Where the string "local" occurs in the material below, report the whole line.

*** Dataset extract Section Begins ***

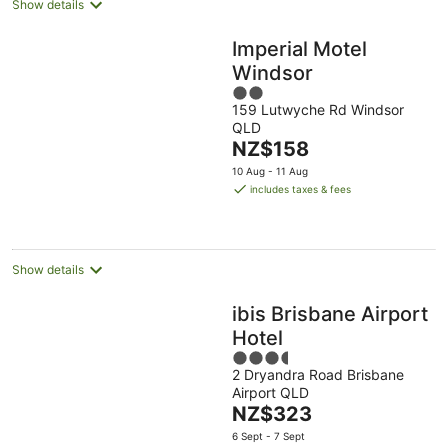
Show details
Imperial Motel
Windsor
2
159 Lutwyche Rd Windsor
out
QLD
of
The
NZ$158
5
price
10 Aug - 11 Aug
is
includes taxes & fees
NZ$158
per
night
Show details
ibis Brisbane Airport
Hotel
3.5
2 Dryandra Road Brisbane
out
Airport QLD
of
The
NZ$323
5
price
6 Sept - 7 Sept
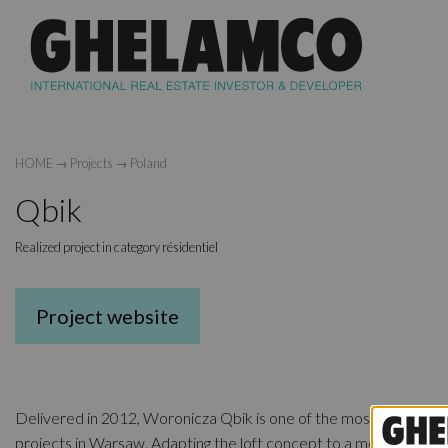
HOME
→
Projects
→
Poland
Qbik
Realized project in category résidentiel
Project website
Delivered in 2012, Woronicza Qbik is one of the most unique res
projects in Warsaw. Adapting the loft concept to a modern setti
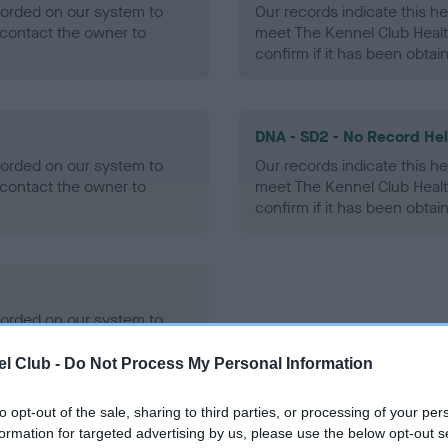
ecorded on our system to
Our records indicate this he
contact the owner to
meet The Kennel Club Healt
confirm if it has been obtai
DNA - SD2 - No Record He
ecorded on our system to
Our records indicate this he
contact the owner to
meet The Kennel Club Healt
confirm if it has been obtai
ecorded on our system to
contact the owner to
l Club -
Do Not Process My Personal Information
to opt-out of the sale, sharing to third parties, or processing of your per
formation for targeted advertising by us, please use the below opt-out s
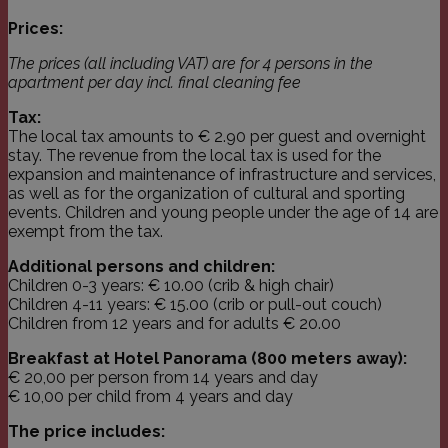
Prices:
The prices
(all including VAT) are for 4 persons in the
apartment per day incl. final cleaning fee
Tax:
The local tax amounts to € 2.90 per guest and overnight
stay. The revenue from the local tax is used for the
expansion and maintenance of infrastructure and services,
as well as for the organization of cultural and sporting
events. Children and young people under the age of 14 are
exempt from the tax.
Additional persons and children:
Children 0-3 years: € 10.00 (crib & high chair)
Children 4-11 years: € 15.00 (crib or pull-out couch)
Children from 12 years and for adults € 20.00
Breakfast at Hotel Panorama (800 meters away):
€ 20,00 per person from 14 years and day
€ 10,00 per child from 4 years and day
The price includes:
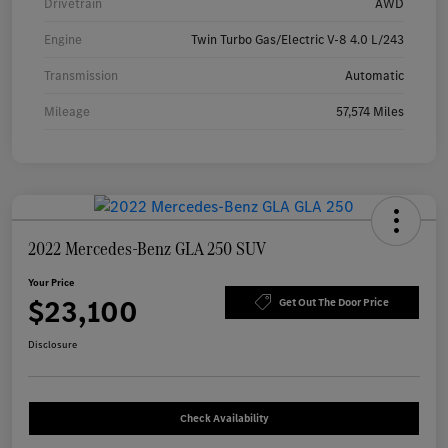
Drivetrain
AWD
Engine
Twin Turbo Gas/Electric V-8 4.0 L/243
Transmission
Automatic
Mileage
57,574 Miles
2022 Mercedes-Benz GLA 250 SUV
Your Price
$23,100
Get Out The Door Price
Disclosure
Check Availability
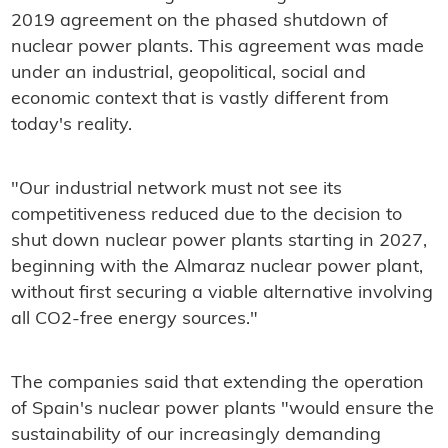
2019 agreement on the phased shutdown of
nuclear power plants. This agreement was made
under an industrial, geopolitical, social and
economic context that is vastly different from
today's reality.
"Our industrial network must not see its
competitiveness reduced due to the decision to
shut down nuclear power plants starting in 2027,
beginning with the Almaraz nuclear power plant,
without first securing a viable alternative involving
all CO2-free energy sources."
The companies said that extending the operation
of Spain's nuclear power plants "would ensure the
sustainability of our increasingly demanding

*** Dataset extract Section Ends ***

Task response →
The local tax amounts to € 2.90 per guest and overnight
stay. The revenue from the local tax is used for the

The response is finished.